What the task requires: A faithful copy of each entry below is expected, with the images removed.

Supplied material:

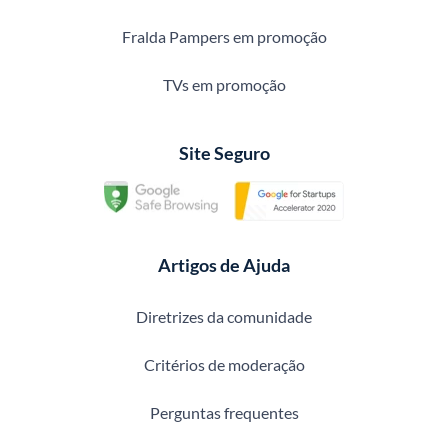
Fralda Pampers em promoção
TVs em promoção
Site Seguro
Artigos de Ajuda
Diretrizes da comunidade
Critérios de moderação
Perguntas frequentes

Output for this exercise:
Fralda Pampers em promoção
TVs em promoção
Site Seguro
Artigos de Ajuda
Diretrizes da comunidade
Critérios de moderação
Perguntas frequentes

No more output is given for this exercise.